*** Begin section ***
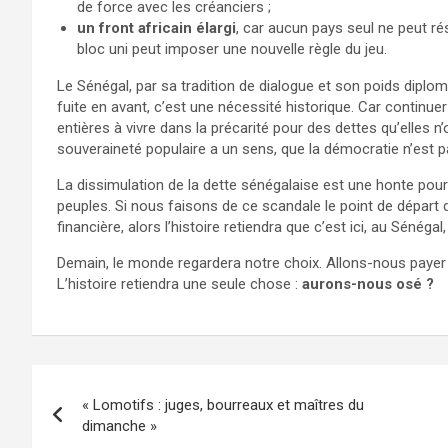
de force avec les créanciers ;
un front africain élargi
, car aucun pays seul ne peut ré
bloc uni peut imposer une nouvelle règle du jeu.
Le Sénégal, par sa tradition de dialogue et son poids diplo
fuite en avant, c’est une nécessité historique. Car continuer
entières à vivre dans la précarité pour des dettes qu’elles n
souveraineté populaire a un sens, que la démocratie n’est pa
La dissimulation de la dette sénégalaise est une honte pour
peuples. Si nous faisons de ce scandale le point de départ 
financière, alors l’histoire retiendra que c’est ici, au Séné
Demain, le monde regardera notre choix. Allons-nous payer 
L’histoire retiendra une seule chose :
aurons-nous osé ?
Navigation
« Lomotifs : juges, bourreaux et maîtres du
de
dimanche »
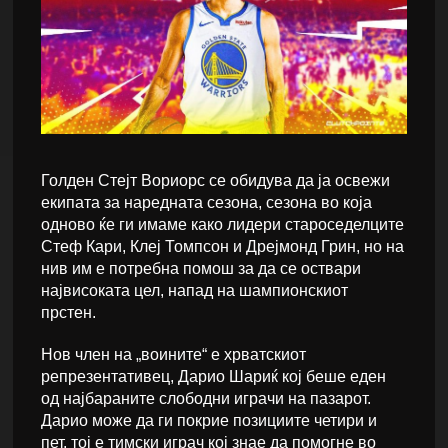
Голден Стејт Вориорс се обидува да ја освежи
екипата за наредната сезона, сезона во која
одново ќе ги имаме како лидери староседелците
Стеф Кари, Клеј Томпсон и Дрејмонд Грин, но на
нив им е потребна помош за да се оствари
највисоката цел, напад на шампионскиот
прстен.
Нов член на „воините“ е хрватскиот
репрезентативец, Дарио Шариќ кој беше еден
од најбараните слободни играчи на пазарот.
Дарио може да ги покрие позициите четири и
пет, тој е тимски играч кој знае да помогне во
*** End section ***
__WHAT TO WORK ON__
Pick out each line in the material containing "pour".

__REPLY__
entières à vivre dans la précarité pour des dettes qu’elles n
La dissimulation de la dette sénégalaise est une honte pour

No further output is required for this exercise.